Looking to the Future
Glenwood South residents, business owners and other investors and stakeholder groups like the DRA say that the perception of Glenwood South as being strictly a raucous party area are misplaced.
“It’s a misperception, based off of a perception of a handful of bars, that is applied broadly to the district as a whole,” says DRA’s King. “I don’t think it’s a particularly fair thing to say about the district. There is a lot more fabric to [Glenwood South] than just some clubs.”
Indeed, Glenwood South is home to high-end restaurants and bars including C. Grace, Plates Kitchen, Vidrio and The Cortez, whose chef, Oscar Diaz, was recently named as a James Beard Award semi-finalist. Raleigh Beer Garden, with the largest beer selection in the world, has become an internationally known tourist destination, and one of many businesses driving the district’s position citywide as a top generator of downtown’s food and beverage tax revenues (food and drink sales downtown totaled $240 million in 2018). New hotels in Glenwood South, including the upcoming Origin and Willard, means more space for visitors to sleep and independently owned shops and businesses, such as Revolver Boutique and Raleigh Vintage, The Cupcake Shoppe and The Raleigh Wine Shop, Soundoff Records and Glenwood South Tailor and Alterations, help maintain its homegrown, uniquely local feel.
There are differing opinions floating around on how Glenwood South will change with all the new development, however.
Belt foresees fewer bars opening as property along Glenwood South becomes more expensive. “That’s already happened, there are fewer bars than there were a year ago, and that will continue,” Belt says. But Miller says bars are Glenwood South’s bread and butter. “Bars generate more money being open three days a week than any retail business can generate being open seven days a week,” he says. “So if development drives up rents, it’s not going to drive out bars.”
But residents and business owners seem to agree on a few things They want density and a diverse mix of architectural styles—not just high rises, but not just buildings limited to a few stories either—and they want Glenwood South to stay more independent and less corporate.
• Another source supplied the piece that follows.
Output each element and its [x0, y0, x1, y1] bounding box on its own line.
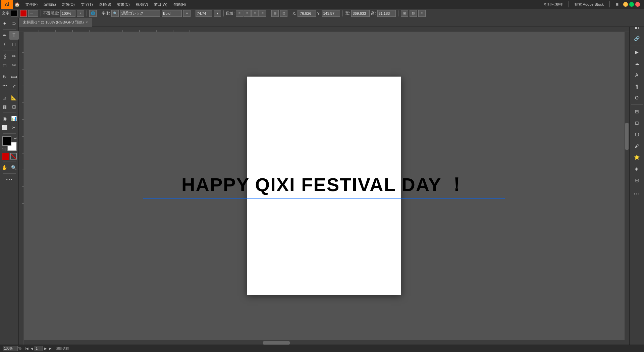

They also say the City could do more to help maintain Glenwood South and alleviate issues, including requiring soundproofing for new buildings, repairing sidewalks and landscaping the areas around trees which have worn out.
So, is it time to retire the “Gelwood South” moniker and stop joking about annexing the district to outside the Beltline?
“I’ve seen a lot of change,” says Hibernian’s Hanley. “All the new construction, the hotels, shopping and residential, it’s fantastic. I see Glenwood South becoming a true mixed use neighborhood, not just the place you go because there’s the most bars. You’ve got all the bits and pieces. I’m excited for the future.”